### WORK INSTRUCTIONS
Look over the entries that follow and work out how many lines contain "Elaine". State the number only.
--- START ---
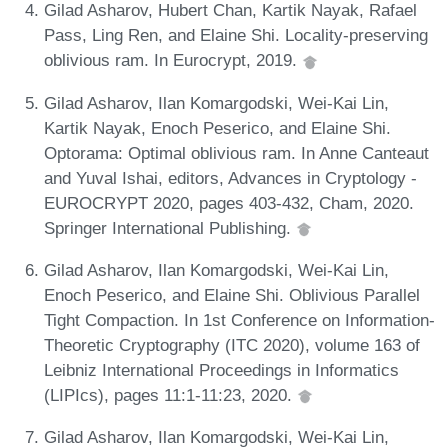
Gilad Asharov, Hubert Chan, Kartik Nayak, Rafael
Pass, Ling Ren, and Elaine Shi. Locality-preserving
oblivious ram. In Eurocrypt, 2019.
Gilad Asharov, Ilan Komargodski, Wei-Kai Lin,
Kartik Nayak, Enoch Peserico, and Elaine Shi.
Optorama: Optimal oblivious ram. In Anne Canteaut
and Yuval Ishai, editors, Advances in Cryptology -
EUROCRYPT 2020, pages 403-432, Cham, 2020.
Springer International Publishing.
Gilad Asharov, Ilan Komargodski, Wei-Kai Lin,
Enoch Peserico, and Elaine Shi. Oblivious Parallel
Tight Compaction. In 1st Conference on Information-
Theoretic Cryptography (ITC 2020), volume 163 of
Leibniz International Proceedings in Informatics
(LIPIcs), pages 11:1-11:23, 2020.
Gilad Asharov, Ilan Komargodski, Wei-Kai Lin,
--- END ---
### OUTPUT FOR THIS TASK
3